● **TASK**:
Images aside, return all the entries exactly.

● **SUPPLIED INFORMATION**:
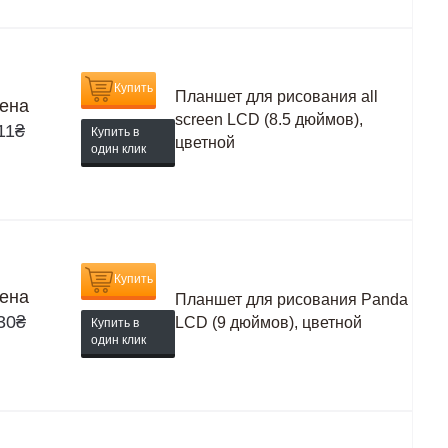
Купить
Планшет для рисования all
ена
screen LCD (8.5 дюймов),
11
₴
Купить в
цветной
один клик
Купить
ена
Планшет для рисования Panda
30
₴
LCD (9 дюймов), цветной
Купить в
один клик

● **YOUR SOLUTION**:
Купить
Планшет для рисования all
ена
screen LCD (8.5 дюймов),
11
₴
Купить в
цветной
один клик
Купить
ена
Планшет для рисования Panda
30
₴
LCD (9 дюймов), цветной
Купить в
один клик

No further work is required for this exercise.